Work required
From the data below, return each line in which the string "Καλιφόρνια" is found.
Entries supplied Start Marker
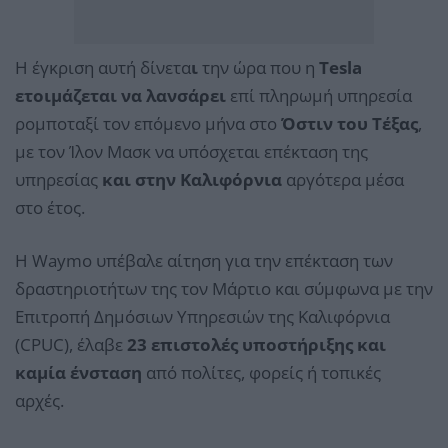
Η έγκριση αυτή δίνετα
ι
την ώρα που η
Tesla
ετοιμάζεται να λανσάρει
επί πληρωμή υπηρεσία
ρομποταξί τον επόμενο μήνα στο
Όστιν του Τέξας
,
με τον Ίλον Μασκ να υπόσχεται επέκταση της
υπηρεσίας
και στην Καλιφόρνια
αργότερα μέσα
στο έτος.
Η Waymo υπέβαλε αίτηση για την επέκταση των
δραστηριοτήτων της τον Μάρτιο και σύμφωνα με την
Επιτροπή Δημόσιων Υπηρεσιών της Καλιφόρνια
(CPUC), έλαβε
23 επιστολές υποστήριξης και
καμία ένσταση
από πολίτες, φορείς ή τοπικές
αρχές.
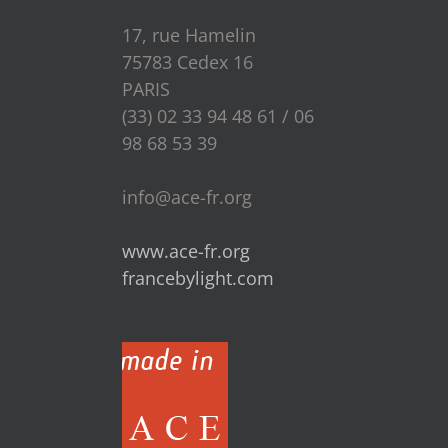
17, rue Hamelin
75783 Cedex 16
PARIS
(33) 02 33 94 48 61 / 06
98 68 53 39
info@ace-fr.org
www.ace-fr.org
francebylight.com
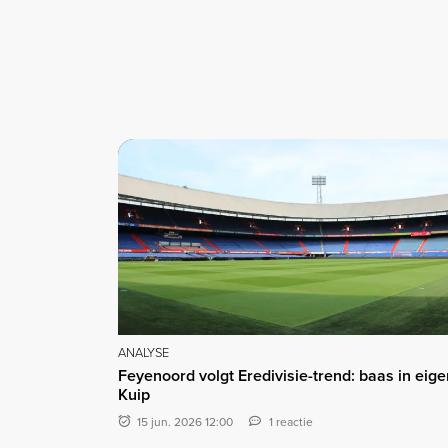
ANALYSE
Feyenoord volgt Eredivisie-trend: baas in eige
Kuip
15 jun. 2026 12:00
1 reactie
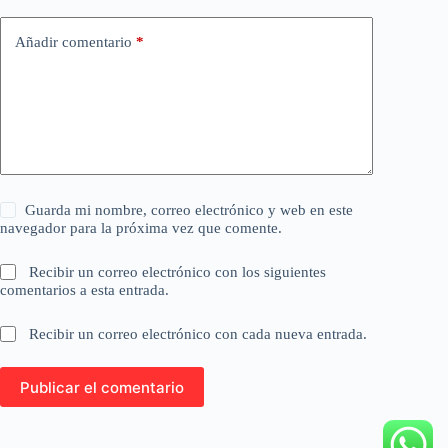
Añadir comentario
*
Guarda mi nombre, correo electrónico y web en este
navegador para la próxima vez que comente.
Recibir un correo electrónico con los siguientes
comentarios a esta entrada.
Recibir un correo electrónico con cada nueva entrada.
Publicar el comentario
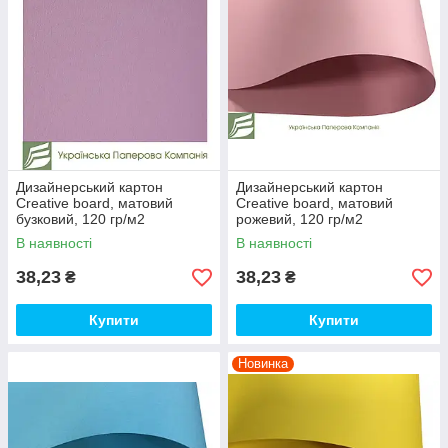
Дизайнерський картон
Дизайнерський картон
Creative board, матовий
Creative board, матовий
бузковий, 120 гр/м2
рожевий, 120 гр/м2
В наявності
В наявності
38,23
38,23
₴
₴
Купити
Купити
Новинка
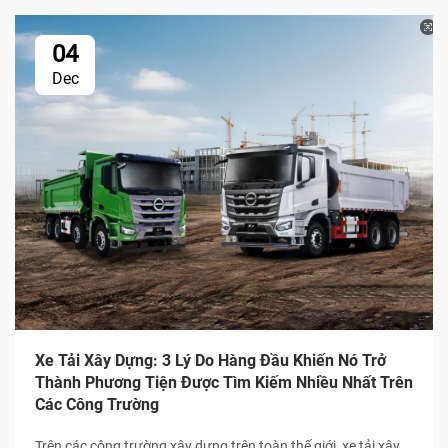
04
Dec
Xe Tải Xây Dựng: 3 Lý Do Hàng Đầu Khiến Nó Trở
Thành Phương Tiện Được Tìm Kiếm Nhiều Nhất Trên
Các Công Trường
Trên các công trường xây dựng trên toàn thế giới, xe tải xây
Entries supplied End Marker
Reply to the task
και στην Καλιφόρνια
Επιτροπή Δημόσιων Υπηρεσιών της Καλιφόρνια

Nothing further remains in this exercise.